For anyone wit a strong interest in high precision, I strongly recommend reading Wayne Moore's "Foundations of Mechanical Accuracy". For years you couldn't find this book for under a few hundred dollars (it is often considered the bible of precision workmanship), but recently it came available online as a PDF.
Of course the degree of precision it delves in to is thousands of time the level we have any right to concern ourselves with in this field, but the basic concepts are fertile none the less. Acute awareness of just how much the most seemingly rigid forms can distort under the slightest load, basic principles of checking and referencing, calibrating our tools - you don't need to be able to level a 4' surface plate to ten millionths of an inch, but the more you understand and appreciate how these results are achieved, the more you'll find the same core principles working their way in to your methods. There's of course quite a gap between the methods used in calibrating the highest precision machines and what will bring realizable benefits to a flexible neck of wood and metal, but still the more you understand of the higher standards, the closer you'll find yourself to achieving them.
I got my start when I was a machinist apprentice at 18, and was tasked for several months with lapping surface bearings, and the methods of lapping, referencing, and gauging have stuck with me and strongly influenced the methods I've developed for fret work. A bit overkill perhaps, but when practiced and refined can be employed without any significant cost or time, so why not.
We do use straight beams in our shop, leveled and reference to a good surface plate (certified to 25 millionths of an inch some years back, though no doubt past due for recalibration today). Regarding sandpapers, the 3M gold rolls have proven quite reliable. For several years I used a 3M precision lapping film for final checks, 30 micron on a precision uniform backing. After years of stubbornly insisting on using this for my final reference though, its use has faded since I've finally admitted that I've never found it to reveal any notable inconcistencies left by the 3m 240 stage. For a non-precision, not guaranteed to be uniform sandpaper, this stuff does a pretty darn good job.

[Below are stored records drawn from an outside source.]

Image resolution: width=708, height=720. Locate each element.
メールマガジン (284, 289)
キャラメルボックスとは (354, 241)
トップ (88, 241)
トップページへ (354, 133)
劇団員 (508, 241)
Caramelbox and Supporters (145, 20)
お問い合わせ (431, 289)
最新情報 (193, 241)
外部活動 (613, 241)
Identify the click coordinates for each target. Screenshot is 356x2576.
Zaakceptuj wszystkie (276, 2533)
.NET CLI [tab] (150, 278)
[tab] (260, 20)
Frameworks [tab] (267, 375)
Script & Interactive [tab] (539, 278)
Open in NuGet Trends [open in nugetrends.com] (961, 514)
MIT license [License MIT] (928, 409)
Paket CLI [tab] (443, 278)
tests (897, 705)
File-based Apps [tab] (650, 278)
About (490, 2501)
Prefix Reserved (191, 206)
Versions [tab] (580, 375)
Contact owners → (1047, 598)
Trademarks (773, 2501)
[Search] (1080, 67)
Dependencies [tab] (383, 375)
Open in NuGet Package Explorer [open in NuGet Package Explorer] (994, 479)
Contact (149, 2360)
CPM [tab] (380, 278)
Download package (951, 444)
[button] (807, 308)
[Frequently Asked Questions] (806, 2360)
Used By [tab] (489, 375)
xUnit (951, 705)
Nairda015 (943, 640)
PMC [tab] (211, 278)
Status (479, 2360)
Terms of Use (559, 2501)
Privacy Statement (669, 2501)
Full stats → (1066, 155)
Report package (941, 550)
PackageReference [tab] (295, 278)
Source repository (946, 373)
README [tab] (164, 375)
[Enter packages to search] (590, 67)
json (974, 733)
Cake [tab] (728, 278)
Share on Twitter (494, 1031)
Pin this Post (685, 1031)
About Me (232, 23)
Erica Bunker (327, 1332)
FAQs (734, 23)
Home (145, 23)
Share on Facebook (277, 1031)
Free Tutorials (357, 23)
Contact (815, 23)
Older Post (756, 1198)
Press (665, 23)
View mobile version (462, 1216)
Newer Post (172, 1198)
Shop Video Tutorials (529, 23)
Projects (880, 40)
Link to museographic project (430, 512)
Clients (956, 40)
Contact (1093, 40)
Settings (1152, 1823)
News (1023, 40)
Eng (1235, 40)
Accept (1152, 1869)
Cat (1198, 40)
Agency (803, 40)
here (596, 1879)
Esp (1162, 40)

Of course much of the precision is due to the methods, where any minor deviations in the sandpaper are cancelled out and to some degree self regulated by how the beams are moved and positioned. It's not something simple to describe, but simply involves good awareness of how precision is affected and achieved. My precision leveling process can often involve as much as 3, 4, sometimes more sequential stages of leveling, crowning, and referencing. May seem like unnecessary redundancy, but with practice can bring notable refinement with very little added time. Grit and pressure are altered through the process, along with very intentional control of position and deflection of the neck, and awareness of inevitable deflection of the beams. Sounds like it may be hard and time consuming, and while it is both of these to learn, once mastered it is no longer either.
How much precision is enough? I view precision in two main categories - long and short range. Short range precision is simpler to quantify. With any two adjacent frets, any discrepancies must be multiplied by 18 at the saddle to allow the same clearance for the string on the following fret when compared to perfectly level. This means if fret 2 is .001" higher than fret 1, or 10 is .001" higher than 9, the saddle must be raised .018 higher to give the same clearance over 2 or 10 when fretted at 1 or 9. To put it in perspective, this means that a half of a thousandth variance would require a bit more than a 1/3 turn on your Strat saddle screws to allow for the same clearance. Not huge, but not quite close enough for me to call "perfect" either. With good tools and methods, it's not that hard to bring your short range tolerances down to within 1/10-1/4 of a thousandth of an inch.
Long range tolerances are a bit harder to quantify, as well as harder to define an ultimate "ideal". Aside from determining a preference for straight or relief, how relief is centered and shaped, or where fall away may begin, the neck is really too flexible to place objective final numbers to the shape. Gravity, the pluck of a string, touch of a hand - these all affect significant distortions on the neck. Shape can be strategically controlled in a relative sense though, with varying relief from treble to bass, or deciding whether relief should be centered at the 6-7 frets vs more focused in the first 7 and flattening out slightly from there up. Lot's of different approaches can bring benefits to different players and different necks, so this one is more a strategy and judgement to be developed by experience.
And finally, back to grits - I can use 80, 120, 180, 240, and occasionally still the 30 micron lapping film. It all depends on where you're starting from. If it's a neck I just fretted I may go straight to 240. If I'm leveling out a big hump in a fret dress or doing a partial bar refret, there's no sense in wasting time bringing it in to the initial ballpark, and I may start with a course file.
Longer answer than anyone was lookng for I know, but once I get started... Fret dressing starts out seeming simple. Work for enough demanding players and uncooperative instruments though, and whole realm of previously unconsidered demands and complexities can be revealed. Then comes the long hard learning curve of refining your methods and understanding before you reach the next level. Once practiced and thoroughly understood though, the simplicity and ease of controlling predictable results can be realized in a much more satisfying way.
_________________ Eschew obfuscation, espouse elucidation.